Could you retype, exactly and with no pictures, only the lines from the first line of the records below through the line that contains "YBURBANK WEATHER"?

Given data -
⁂

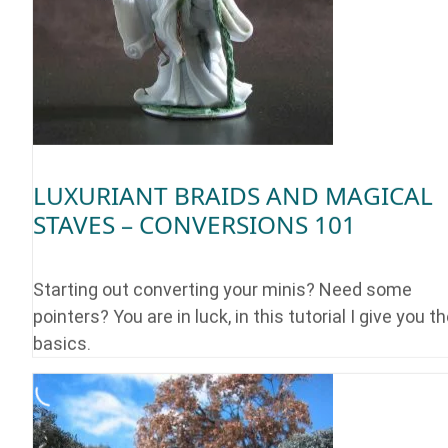
LUXURIANT BRAIDS AND MAGICAL
STAVES – CONVERSIONS 101
Starting out converting your minis? Need some
pointers? You are in luck, in this tutorial I give you t
basics.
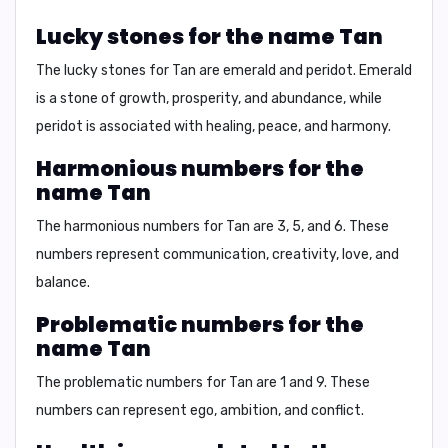
Lucky stones for the name Tan
The lucky stones for Tan are
emerald
and
peridot
. Emerald
is a stone of
growth, prosperity, and abundance
, while
peridot is associated with
healing, peace, and harmony
.
Harmonious numbers for the
name Tan
The harmonious numbers for Tan are
3, 5, and 6
. These
numbers represent
communication, creativity, love, and
balance
.
Problematic numbers for the
name Tan
The problematic numbers for Tan are
1 and 9
. These
numbers can represent
ego, ambition, and conflict
.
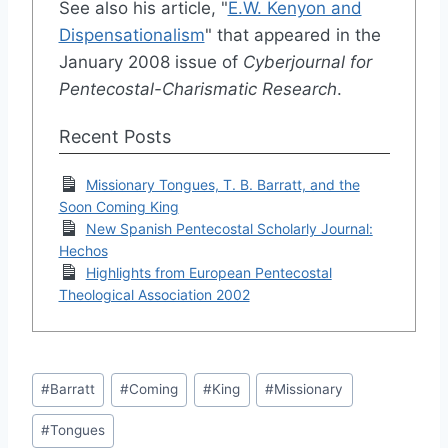
See also his article, "
E.W. Kenyon and
Dispensationalism
" that appeared in the
January 2008 issue of
Cyberjournal for
Pentecostal-Charismatic Research
.
Recent Posts
Missionary Tongues, T. B. Barratt, and the
Soon Coming King
New Spanish Pentecostal Scholarly Journal:
Hechos
Highlights from European Pentecostal
Theological Association 2002
Post
#
Barratt
#
Coming
#
King
#
Missionary
Tags:
#
Tongues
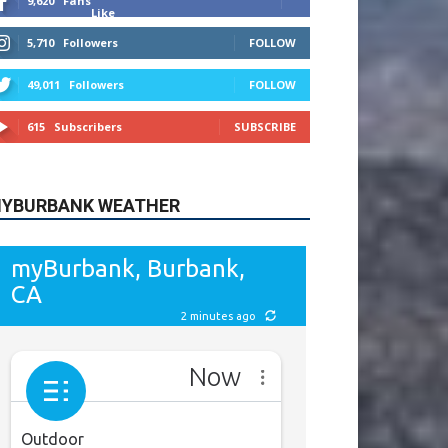
9,620
Fans
Like
5,710
Followers
FOLLOW
49,011
Followers
FOLLOW
615
Subscribers
SUBSCRIBE
YBURBANK WEATHER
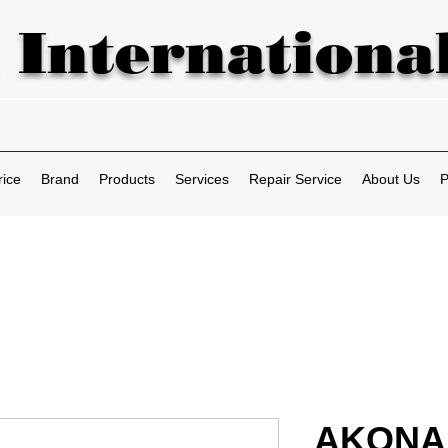
 International
rice
Brand
Products
Services
Repair Service
About Us
P
AKONA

⁂

Task result -
LUXURIANT BRAIDS AND MAGICAL
STAVES – CONVERSIONS 101
Starting out converting your minis? Need some
pointers? You are in luck, in this tutorial I give you t
basics.
Lucky stones for the name Tan
The lucky stones for Tan are
emerald
and
peridot
. Emerald
is a stone of
growth, prosperity, and abundance
, while
peridot is associated with
healing, peace, and harmony
.
Harmonious numbers for the
name Tan
The harmonious numbers for Tan are
3, 5, and 6
. These
numbers represent
communication, creativity, love, and
balance
.
Problematic numbers for the
name Tan
The problematic numbers for Tan are
1 and 9
. These
numbers can represent
ego, ambition, and conflict
.
See also his article, "
E.W. Kenyon and
Dispensationalism
" that appeared in the
January 2008 issue of
Cyberjournal for
Pentecostal-Charismatic Research
.
Recent Posts
Missionary Tongues, T. B. Barratt, and the
Soon Coming King
New Spanish Pentecostal Scholarly Journal:
Hechos
Highlights from European Pentecostal
Theological Association 2002
Post
#
Barratt
#
Coming
#
King
#
Missionary
Tags:
#
Tongues
9,620
Fans
Like
5,710
Followers
FOLLOW
49,011
Followers
FOLLOW
615
Subscribers
SUBSCRIBE
YBURBANK WEATHER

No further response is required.